Fig. 1 Multispectral image acquisition system.

Download Full Size | PDF

3. Selection of spectral bands

The number of samples in medical diagnosis is usually small and fortunately the number of melanoma lesions is usually much lower than the number of benign lesions. However the input dimensionality may be higher. Therefore, it becomes necessary to apply a band selection method able to deal with these characteristics: a high dimensionality two class problem with imbalance and datasets with few samples. Feature selection methods can be divided into three main groups:wrapper, filter, and embedded methods [14]. Filter methods use a selection criterion that is independent of the classification strategy. Wrapper methods select the features taking into account the result given by a classification strategy.

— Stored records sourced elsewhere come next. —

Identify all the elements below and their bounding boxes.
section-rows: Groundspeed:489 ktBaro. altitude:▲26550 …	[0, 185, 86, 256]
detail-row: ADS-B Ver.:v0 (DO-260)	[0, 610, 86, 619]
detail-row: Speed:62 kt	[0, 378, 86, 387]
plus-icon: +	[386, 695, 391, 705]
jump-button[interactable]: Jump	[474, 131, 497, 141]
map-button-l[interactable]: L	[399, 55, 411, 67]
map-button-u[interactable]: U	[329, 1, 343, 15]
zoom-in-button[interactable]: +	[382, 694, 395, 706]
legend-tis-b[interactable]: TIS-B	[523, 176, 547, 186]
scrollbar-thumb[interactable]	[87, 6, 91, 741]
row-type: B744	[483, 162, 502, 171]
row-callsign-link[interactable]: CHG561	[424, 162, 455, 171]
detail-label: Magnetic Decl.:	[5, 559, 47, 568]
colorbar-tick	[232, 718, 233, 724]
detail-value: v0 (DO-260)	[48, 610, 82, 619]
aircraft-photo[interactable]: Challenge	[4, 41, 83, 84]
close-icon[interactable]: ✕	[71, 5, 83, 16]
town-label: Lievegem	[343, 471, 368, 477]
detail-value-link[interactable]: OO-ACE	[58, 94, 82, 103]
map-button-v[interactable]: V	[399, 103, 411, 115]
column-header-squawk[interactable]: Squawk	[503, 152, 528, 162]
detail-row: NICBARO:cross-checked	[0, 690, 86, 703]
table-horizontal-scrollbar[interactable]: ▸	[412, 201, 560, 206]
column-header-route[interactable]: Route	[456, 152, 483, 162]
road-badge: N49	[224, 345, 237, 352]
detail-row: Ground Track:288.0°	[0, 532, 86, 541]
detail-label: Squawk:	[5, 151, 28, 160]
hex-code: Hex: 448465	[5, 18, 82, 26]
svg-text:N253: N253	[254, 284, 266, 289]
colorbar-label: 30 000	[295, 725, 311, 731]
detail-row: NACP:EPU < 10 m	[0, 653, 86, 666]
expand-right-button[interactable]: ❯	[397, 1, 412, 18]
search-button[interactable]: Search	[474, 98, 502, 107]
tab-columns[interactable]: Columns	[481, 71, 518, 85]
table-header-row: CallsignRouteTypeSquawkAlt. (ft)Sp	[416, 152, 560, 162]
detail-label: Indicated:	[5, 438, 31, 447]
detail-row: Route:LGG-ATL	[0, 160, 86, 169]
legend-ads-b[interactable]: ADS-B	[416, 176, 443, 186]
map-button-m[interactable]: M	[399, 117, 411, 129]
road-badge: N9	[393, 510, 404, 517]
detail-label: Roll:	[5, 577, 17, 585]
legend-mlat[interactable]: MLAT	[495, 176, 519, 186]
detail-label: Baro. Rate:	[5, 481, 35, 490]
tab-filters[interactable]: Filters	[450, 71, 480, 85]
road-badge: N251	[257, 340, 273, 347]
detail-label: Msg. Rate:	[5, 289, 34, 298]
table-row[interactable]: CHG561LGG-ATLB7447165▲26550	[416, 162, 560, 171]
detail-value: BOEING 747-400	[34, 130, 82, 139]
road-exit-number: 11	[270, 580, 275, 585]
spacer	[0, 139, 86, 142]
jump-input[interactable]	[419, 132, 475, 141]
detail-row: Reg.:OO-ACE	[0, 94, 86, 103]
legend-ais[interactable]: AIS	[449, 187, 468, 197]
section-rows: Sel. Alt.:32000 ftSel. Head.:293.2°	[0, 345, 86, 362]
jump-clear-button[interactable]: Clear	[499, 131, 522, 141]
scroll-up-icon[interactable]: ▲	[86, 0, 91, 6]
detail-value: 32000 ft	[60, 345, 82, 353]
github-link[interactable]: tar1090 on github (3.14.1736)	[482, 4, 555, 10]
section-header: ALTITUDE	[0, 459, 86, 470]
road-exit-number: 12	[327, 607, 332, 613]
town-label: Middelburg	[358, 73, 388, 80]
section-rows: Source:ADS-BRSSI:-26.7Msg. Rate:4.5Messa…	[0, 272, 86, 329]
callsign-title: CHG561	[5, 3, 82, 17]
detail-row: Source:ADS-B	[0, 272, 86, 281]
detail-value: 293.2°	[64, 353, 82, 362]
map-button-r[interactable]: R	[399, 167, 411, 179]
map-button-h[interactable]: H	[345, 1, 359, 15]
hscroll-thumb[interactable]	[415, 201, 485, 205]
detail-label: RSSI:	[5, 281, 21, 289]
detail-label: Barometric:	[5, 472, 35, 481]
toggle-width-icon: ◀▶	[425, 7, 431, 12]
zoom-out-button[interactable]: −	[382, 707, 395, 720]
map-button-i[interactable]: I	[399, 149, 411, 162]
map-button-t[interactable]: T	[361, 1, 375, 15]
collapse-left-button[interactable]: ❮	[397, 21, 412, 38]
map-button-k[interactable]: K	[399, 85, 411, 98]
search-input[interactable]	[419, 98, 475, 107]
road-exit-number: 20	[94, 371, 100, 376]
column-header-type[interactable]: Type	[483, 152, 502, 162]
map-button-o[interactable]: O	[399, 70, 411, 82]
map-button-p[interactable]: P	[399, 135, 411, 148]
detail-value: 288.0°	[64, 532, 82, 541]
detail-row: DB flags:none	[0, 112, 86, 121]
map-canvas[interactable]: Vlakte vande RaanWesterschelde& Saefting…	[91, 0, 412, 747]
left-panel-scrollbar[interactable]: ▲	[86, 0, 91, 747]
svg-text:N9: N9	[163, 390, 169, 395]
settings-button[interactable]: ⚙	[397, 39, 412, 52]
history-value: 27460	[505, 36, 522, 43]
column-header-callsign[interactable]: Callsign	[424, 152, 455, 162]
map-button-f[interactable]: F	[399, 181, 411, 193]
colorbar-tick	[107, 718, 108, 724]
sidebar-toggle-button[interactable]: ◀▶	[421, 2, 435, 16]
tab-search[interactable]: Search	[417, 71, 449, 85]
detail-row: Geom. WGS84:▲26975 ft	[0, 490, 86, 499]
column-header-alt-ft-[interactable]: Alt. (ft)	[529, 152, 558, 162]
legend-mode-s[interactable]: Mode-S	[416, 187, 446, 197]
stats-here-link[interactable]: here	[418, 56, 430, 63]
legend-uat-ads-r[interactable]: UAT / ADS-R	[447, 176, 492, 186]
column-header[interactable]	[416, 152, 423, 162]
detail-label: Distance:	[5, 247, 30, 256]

Embedded techniques are defined for a specific classification method. Filter methods are usually based on statistical measures like correlation and mutual information [15] and they usually work poorly when considering small datasets. On the other hand, wrapper methods are computationally expensive because they validate feature selection using the classification method selected. In this problem of few samples, classification execution time is low, therefore a wrapper method is a good option. In wrapper methods, the generation of the feature subsets can be considered as a combinatorial search problem. The most popular solutions are forward, backward and floating sequential schemes, which provide a sub-optimal solution.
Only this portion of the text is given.